● WHAT NEEDS TO BE DONE: In the entries below, find the line containing "embarcadero, directamente junto", then copy it and every later line exactly, ending with the last line.

● DATA UNDER STUDY:
'''
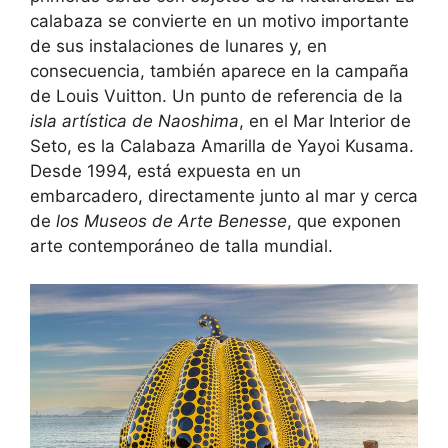
calabaza se convierte en un motivo importante
de sus instalaciones de lunares y, en
consecuencia, también aparece en la campaña
de Louis Vuitton. Un punto de referencia de la
isla artística de Naoshima
, en el Mar Interior de
Seto, es la Calabaza Amarilla de Yayoi Kusama.
Desde 1994, está expuesta en un
embarcadero, directamente junto al mar y cerca
de
los Museos de Arte Benesse
, que exponen
arte contemporáneo de talla mundial.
'''
● SOLUTION:
embarcadero, directamente junto al mar y cerca
de
los Museos de Arte Benesse
, que exponen
arte contemporáneo de talla mundial.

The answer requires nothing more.